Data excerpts
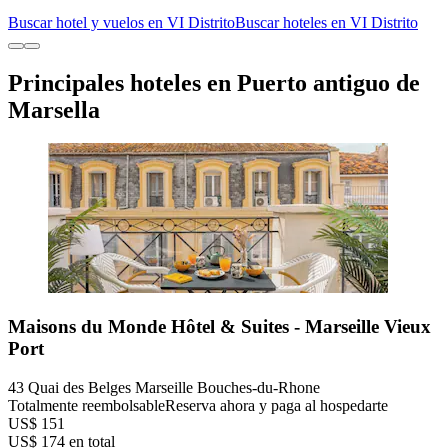
Buscar hotel y vuelos en VI Distrito
Buscar hoteles en VI Distrito
Principales hoteles en Puerto antiguo de
Marsella
Maisons du Monde Hôtel & Suites - Marseille Vieux
Port
43 Quai des Belges Marseille Bouches-du-Rhone
Totalmente reembolsable
Reserva ahora y paga al hospedarte
US$ 151
US$ 174 en total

TASK GOAL ::
The records are to be retyped in full and exactly, with no image carried over.

SOLUTION TO THE EXERCISE ::
Buscar hotel y vuelos en VI Distrito
Buscar hoteles en VI Distrito
Principales hoteles en Puerto antiguo de
Marsella
Maisons du Monde Hôtel & Suites - Marseille Vieux
Port
43 Quai des Belges Marseille Bouches-du-Rhone
Totalmente reembolsable
Reserva ahora y paga al hospedarte
US$ 151
US$ 174 en total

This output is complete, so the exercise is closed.